19 Haziran 2025 Perşembe

MİM HARFİ "Dönüşüm" م




"Mîm" Harfi: Dönüşümün, Vahyin ve Mahiyetin Anahtarı – Ahmet’ten Muhammed’e

Mîm (م) harfi, Arap alfabesinde dudakların kapanmasıyla oluşan, nefesin burundan hafifçe çıktığı eşsiz bir sestir. Bu kapanış, bir koruma ve muhafaza halini işaret eder. Bu harfi, Ahmet'ten Muhammed'e olan dönüşümün, ilahi mesajın başlangıcından kemale eriştiği noktanın sembolü olarak ele alabiliriz:

"Ahmet": Vahyin ilk tecellisi, insanın yaratılışındaki başlangıç hali, ilk ilahi nefes. "Muhammed": İlahi mesajın tamamlanışı, kemal noktası, son ve nihai tezahürü.

"Mîm" harfi, bu iki kutup arasında adeta bir kanal, kutsal bir bağlantı noktası, bir köprü görevi üstlenir. Arap alfabesinde hem başta, hem ortada, hem de sonda yer alabilme özelliğiyle, bu geçişkenliği ve her aşamada varoluşu sembolik olarak güçlendirir.


Mahiyet Kavramı ve Mîm'in Derinliği

"Mîm", "mahiyet" (öz, hakikat) kelimesinin ilk harfidir. Bu, "Mîm"in yalnızca bir ses ya da şekil olmaktan öte, varlığın özüne, şeylerin içsel hakikatine işaret eden derin bir kapı olduğunu gösterir. "Mîm", görünürdeki perdenin ardına geçerek, varoluşun hakiki cevherini keşfetmeye davet eder.

Bu bağlantıyı "Mîm" ile başlayan diğer kavramlarla da genişletebiliriz:

  • Melek: İlahi iradenin taşıyıcısı, görünmeyen âlemle olan bağlantı.
  • Mevcudiyet: Varoluşun kendisi, ilahi varlığın her yerde hazır ve nazır olması.
  • Mekân: Varlığın konumlandığı yer, ilahi düzenin tecelli alanı.
  • Mertebe: Varlık basamakları, yükselişin aşamaları.

Bu kelimeler, "Mîm"in sadece "mahiyet"le değil, evrenin ve varlığın katmanlarıyla olan derin bağını ortaya koyar.


Vahyin İçsel Tezahürü ve Kalbin Mîm'i

"Mîm", aynı zamanda vahyin içe dönük tezahürüdür.
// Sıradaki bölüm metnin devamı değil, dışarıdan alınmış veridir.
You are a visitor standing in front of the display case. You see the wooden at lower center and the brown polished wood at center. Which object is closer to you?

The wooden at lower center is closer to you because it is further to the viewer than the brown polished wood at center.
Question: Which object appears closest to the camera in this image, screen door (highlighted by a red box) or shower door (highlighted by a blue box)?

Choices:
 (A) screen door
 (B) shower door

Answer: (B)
Bu harf, dış dünyaya açılan bir "kapı" olmakla birlikte, bir o kadar da "kalp"in (kalb) ve "ruh"un kapısıdır. Bu açıdan, "Mîm", "kalp" ile "vahiy" arasındaki kutsal ve gizli bağdır.

Biz "Mîm"i, insanın içinde vahyin özünü tutan, koruyan ve dönüştüren ilahi bir işaret olarak görürüz. Kutsal metinlerde "Tâ Sîn Mîm" ve "Hâ Mîm" gibi harflerle başlayan bölümler, bu içsel tezahürün ve vahyin dıştan gelip içte yankılanan doğasının izlerini taşır. Bu, vahyin sadece lafzi bir indirme değil, aynı zamanda insanın içinde deneyimlenen derin bir dönüşüm süreci olduğunu vurgular.
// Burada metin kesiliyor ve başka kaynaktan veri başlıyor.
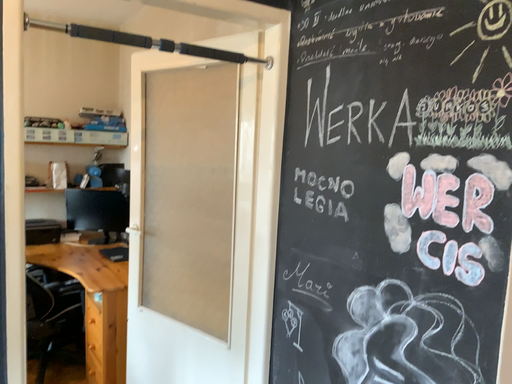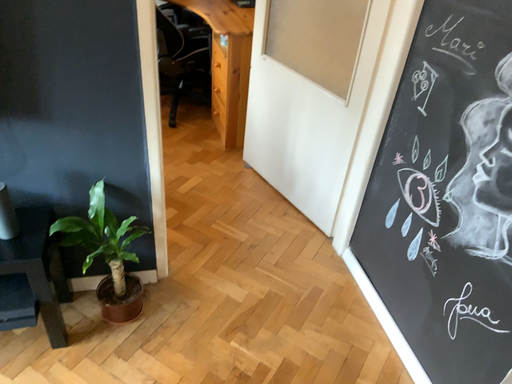 Question: How did the camera likely rotate when shooting the video?

Choices:
 (A) rotated left
 (B) rotated right

Answer: (A) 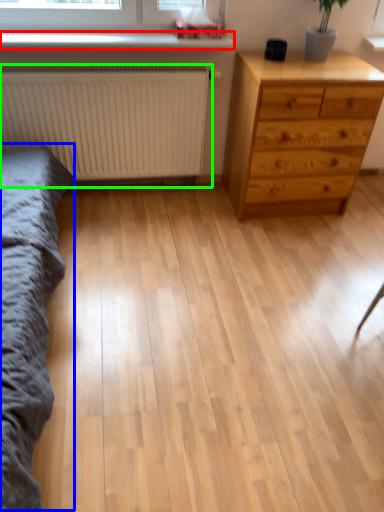 Question: Based on their relative distances, which object is nearer to window sill (highlighted by a red box)? Choose from bed frame (highlighted by a blue box) and radiator (highlighted by a green box).

Choices:
 (A) bed frame
 (B) radiator

Answer: (B) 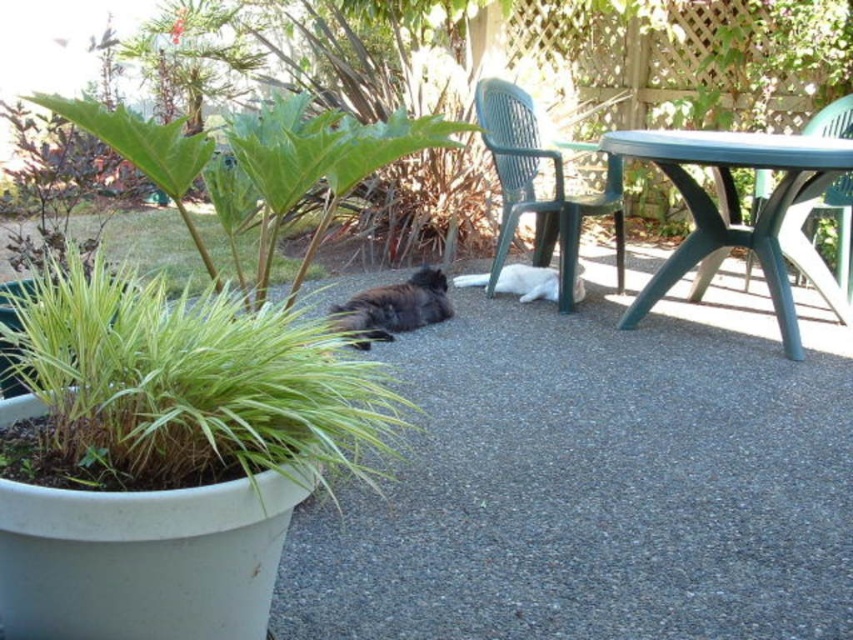 Question: Can you confirm if green plastic chair at center is smaller than green leafy grass at center?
Ahmet’ten Muhammed’e: Bir Seyir

"Mîm" harfi, Ahmet ile Muhammed arasındaki zinciri, aktarım ve dönüşüm hattını temsil eder. Bu, biyolojik bir soyağacından ziyade, bir seyir ve bilinç dönüşümüdür.
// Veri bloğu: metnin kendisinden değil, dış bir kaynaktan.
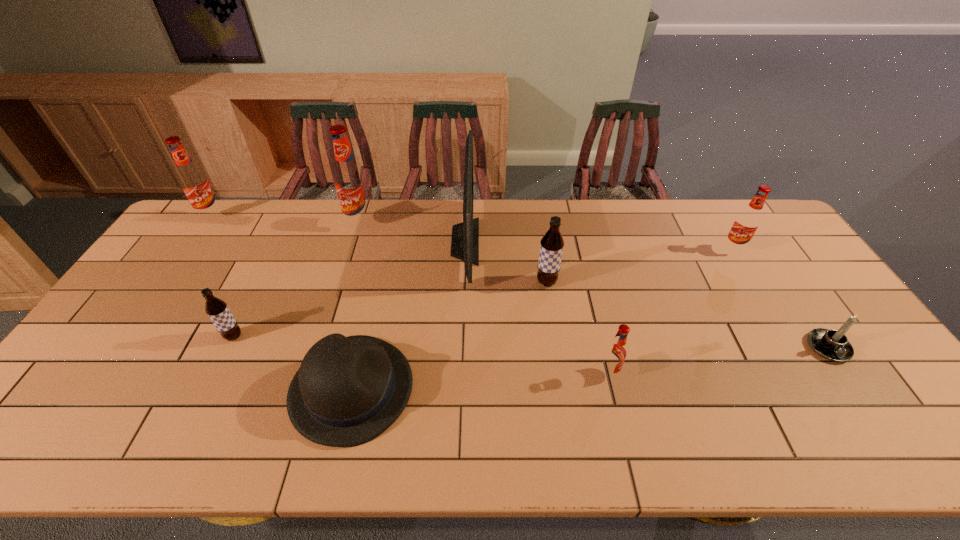 Identify which red root beer is the third nearest to the fifth object from left to right. Please provide its 2D coordinates. Your answer should be formatted as a tuple, i.e. [(x, y)], where the tuple contains the x and y coordinates of a point satisfying the conditions above.

[(747, 222)]

Locate an element on the screen. Image resolution: width=960 pixels, height=540 pixels. vacant space that satisfies the following two spatial constraints: 1. on the screen side of the fourth root beer from left to right; 2. on the right side of the fifth object from left to right is located at coordinates (464, 282).

Identify the location of free spot that satisfies the following two spatial constraints: 1. on the screen side of the monitor; 2. on the right side of the nearest root beer. This screenshot has height=540, width=960. (461, 373).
  • Ahmet: İlk kelime, ilk ilahi haber, yaratılışın başlangıcı, bir nevi "başlangıç" konumu. Bu bağlamda Ahmet, ilahi âlemdeki hakikat iken;
  • Muhammed: Son peygamber, son ve tamamlayıcı halka. Muhammed ise Ahmet hakikatinin somut tezahürüdür.

"Mîm" harfi, bu iki mutlak kutup arasında hem 'mezkur' (söz konusu olan) hem de 'yol gösterici' rolündedir. Bu dönüşüm, ilahi bir projenin adım adım tamamlanışını ve insan varlığının bu ilahi seyre nasıl katıldığını gösterir.


Mîm ve Zamanın Döngüsü: Süreklilik ve Yenilenme

"Mîm" harfinin telaffuzu sırasında dudakların kapanması, aynı zamanda zamanın döngüsünü ve yaratılışın sürekliliğini simgeler. Harf, bir bütünün hem başlangıcı hem de sonu olabilir. Görsel olarak da "Mîm" harfinin kavisli, daireye benzeyen yapısı, zamanın çevrimsel doğasını, sürekli yenilenmeyi ve varoluşun kesintisiz akışını akla getirir.

Böylece "Mîm", insan varlığının, yaratılışın ve vahyin süreklilik ve dönüşüm harfi haline gelir. Her an yeniden yaratılan bir evrende, "Mîm" bize döngüsel varoluşun ve kesintisiz ilahi akışın sırrını fısıldar.


Mem Harfi (מ): Su, Akışkanlık ve Yaratılışın Kökeni

İbrani alfabesindeki Mem (מ) harfi, Arapça'daki Mîm ile benzer köken ve sembolizme sahiptir ve özellikle su ile onun tüm niteliklerini temsil eder. Bu sistemde su yaşamın kaynağıdır, saflaştırıcıdır, hayat verir. Bu nedenle Mem, hayat enerjisi ve arınmanın güçlü bir sembolüdür. Su gibi esnek, akışkan ve hayat veren bir enerjiyi temsil eder.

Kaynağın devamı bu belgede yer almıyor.